Fue Elvira la que se empeñó en contratar a
una niñera cuando adoptamos a las gemelas chinas, alegando que tenía en el
banco la oportunidad de que la ascendieran a directora de sucursal y no quería
ni por lo más remoto que las posibles enfermedades o indisposiciones mañaneras
de las niñas la obligasen a faltar al trabajo y frustrasen sus aspiraciones
profesionales. Yo no estaba muy de acuerdo con meter en casa a alguien ajeno a
la familia, y menos para una cosa tan importante como el cuidado y la educación
de nuestras hijas; pero, como siempre, fue imposible sacarla de sus trece.
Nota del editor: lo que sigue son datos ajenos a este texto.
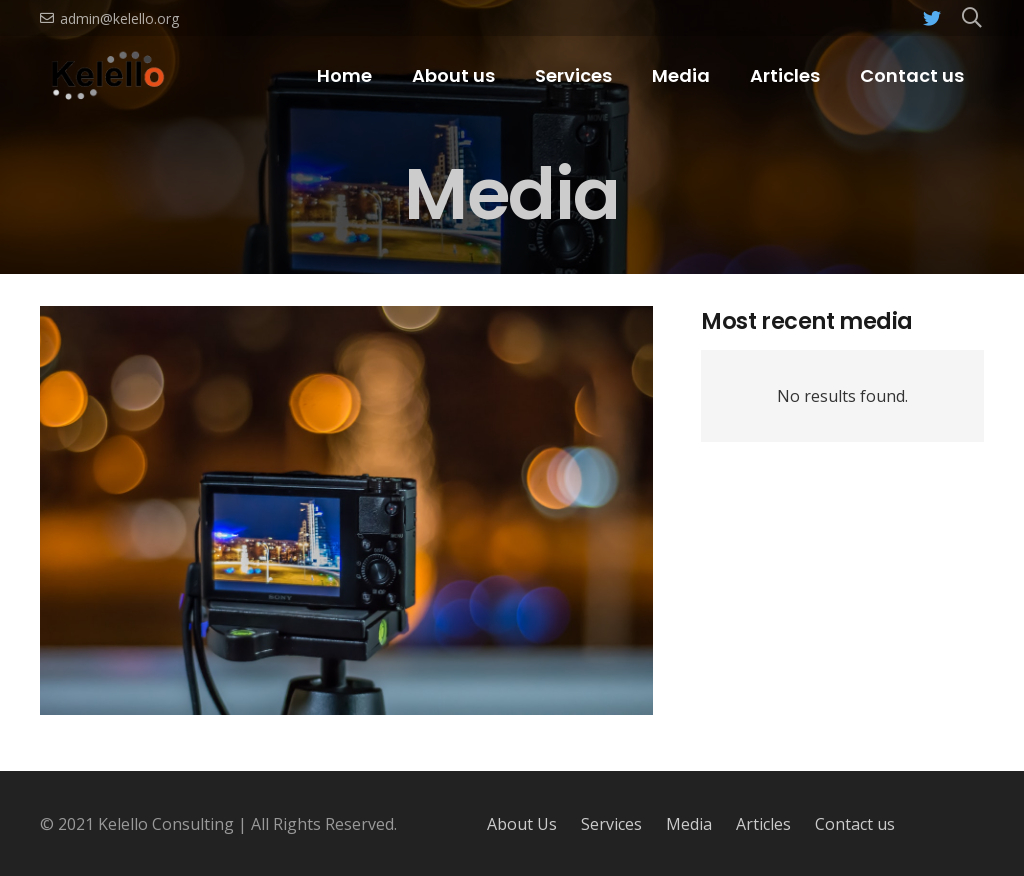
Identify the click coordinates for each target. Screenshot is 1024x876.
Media (689, 824)
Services (611, 824)
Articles (763, 824)
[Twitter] (932, 18)
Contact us (855, 824)
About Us (522, 824)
“Pues búscala tú”, la dije. Y buscó una polaca jovencita y muy cariñosa que
desde el primer momento se dio mucha maña con las niñas y las niñas enseguida
la adoraron y en cuanto sonaba el timbre
de la puerta porque venía Ewa dejaban lo que estuvieran haciendo y salían
corriendo a recibirla con los brazos abiertos y ella se agachaba a abrazarlas a
las dos a la vez y se las comía a besos diciendo “Mis chinitas, mis chinitas” y
se veía a las claras que sentía verdadero cariño por ellas y no la suponía
ningún esfuerzo atenderlas y cuidarlas y asearlas y jugar con ellas.
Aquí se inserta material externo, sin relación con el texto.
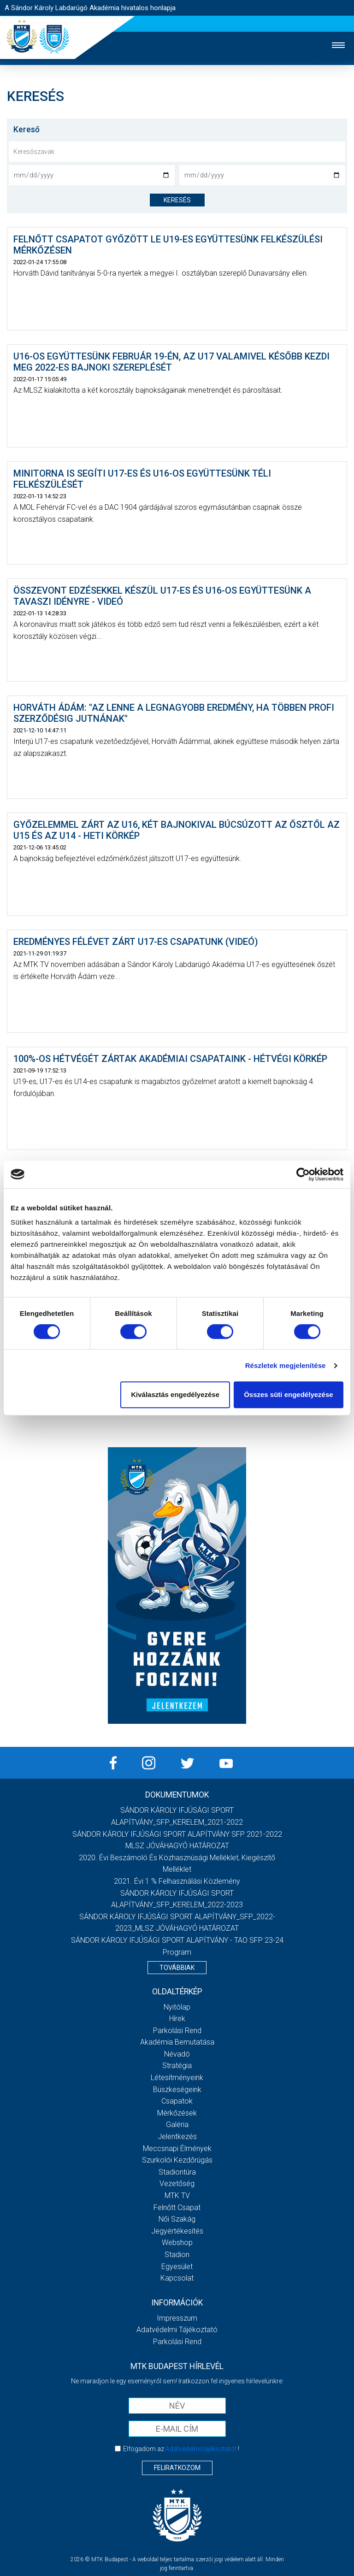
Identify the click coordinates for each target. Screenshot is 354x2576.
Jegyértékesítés (177, 2231)
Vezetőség (177, 2183)
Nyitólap (177, 2007)
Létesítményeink (177, 2077)
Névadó (177, 2054)
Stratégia (177, 2065)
A mi mujer la ascendieron, y no a directora
de sucursal, como esperaba, sino de distrito y empezó a codearse con otro tipo
de gente y ya no la gustaba el barrio y quería que nos mudásemos a otro más
exclusivo y creo que yo la parecía ya poco para ella y empezó como a
despreciarme porque ganaba mucho menos y nos fuimos distanciando y al final me
enteré de que tenía un lío con un jefazo y discutimos y dijo que se marchaba y
que me quedase con todo, niñas incluidas, que total, eran adoptadas y las
habíamos adoptado en realidad porque yo me empeñé, que a ella la daba igual no
tener hijos y, de hecho, el problema no era que no pudiéramos tenerlos, sino
que ella no quería pasar por las fases del embarazo y la lactancia para no
estropearse físicamente y para no abortar sus expectativas profesionales, y por
eso habíamos recurrido a la adopción.
En fin, que me vi solo, abandonado,
traicionado y con dos niñas pequeñas de las que hacerme cargo y se me vino el
mundo encima. Pasé una temporada hecho polvo, con el alma perdida en un
purgatorio de divagaciones mortificantes. Hasta que una mañana, según entraba
Ewa por la puerta y abrazaba como siempre a las niñas con su alegría instintiva
y natural, se me encendió la luz y la espeté sin tenerlo premeditado: “Oye,
Ewa: ¿a ti te gustaría subir de categoría en esta casa?”
Me miró inteligente, comprensiva, emocionada
y, sin dejar de sonreír, rompió a llorar.